### Problem to solve
Retype the listing exactly. Leave out the images.

### Data supplied
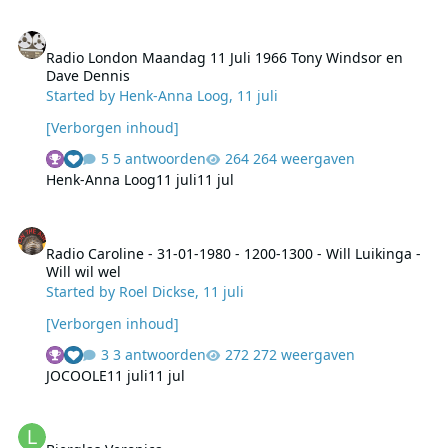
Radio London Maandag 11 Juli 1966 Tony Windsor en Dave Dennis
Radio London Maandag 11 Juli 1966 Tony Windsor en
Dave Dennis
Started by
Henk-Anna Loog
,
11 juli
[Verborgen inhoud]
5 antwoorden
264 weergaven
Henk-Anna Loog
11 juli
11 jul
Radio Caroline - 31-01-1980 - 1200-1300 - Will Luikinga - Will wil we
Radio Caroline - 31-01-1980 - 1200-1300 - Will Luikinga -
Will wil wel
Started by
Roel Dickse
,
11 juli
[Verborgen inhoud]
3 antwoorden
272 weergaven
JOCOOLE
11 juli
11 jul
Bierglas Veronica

### Solution to this problem
Radio London Maandag 11 Juli 1966 Tony Windsor en Dave Dennis
Radio London Maandag 11 Juli 1966 Tony Windsor en
Dave Dennis
Started by
Henk-Anna Loog
,
11 juli
[Verborgen inhoud]
5 antwoorden
264 weergaven
Henk-Anna Loog
11 juli
11 jul
Radio Caroline - 31-01-1980 - 1200-1300 - Will Luikinga - Will wil we
Radio Caroline - 31-01-1980 - 1200-1300 - Will Luikinga -
Will wil wel
Started by
Roel Dickse
,
11 juli
[Verborgen inhoud]
3 antwoorden
272 weergaven
JOCOOLE
11 juli
11 jul
Bierglas Veronica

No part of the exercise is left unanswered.